A majority of more than 1,000 enterprise IT decision makers in North America and Europe resorted to hiring freezes, staff reductions or pay and benefits decreases in an effort to lessen IT budgets and spend, Forrester Research reports.
Enterprise IT executives reported that nearly 70% of their IP operating budget allocation goes toward ongoing operations and maintenance, and for North American IT leaders more than one-quarter (26%) of that budget is spent on salary and benefits for full-time IT staffers. In Europe, 22% of similar operating budgets is dedicated to maintaining staff.
"IT staff salaries and benefits continue to be the largest part of the IT operating budget," the Forrester report reads.
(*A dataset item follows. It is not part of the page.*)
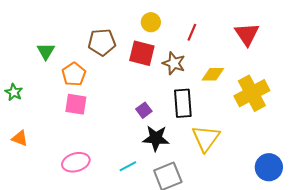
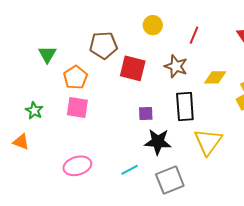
red square: (142, 53) -> (133, 68), moved
green star: (14, 92) -> (34, 111), moved
purple square: (144, 110) -> (146, 114), turned 35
"Hiring freezes and layoffs top the list of actions that firms expect to take this year as a result of current economic conditions."
Survey data reveals that 61% of enterprise IT firms said they expect to reduce staff headcount in 2009 compared with 2008, with 23% of those planning to reduce staff by 5% or more.
"Compensation for IT staff also takes a hit, as 54% of firms plan for decreases," the report adds.
On the SMB front, Forrester found that staff cuts weren't the first place the smaller companies looked to make cuts. The research firm polled more than 1,250 SMB IT decision-makers between February and May 2009.
More than half of SMB IT departments will maintain the same headcount they had compared with 2008, but about 30% plan to decrease staff, and 13% report they will reduce staff by 5% or more.
SMB IT decision makers also report similar results for pay and benefits, with 50% intending to maintain 2008 levels and 31% expecting decreases in 2009.
"Hiring freezes top the list of actions that firms expect to take as a result of current economic conditions, followed by reducing the use of contractors and consultants, and deferring of capital investment," the report states.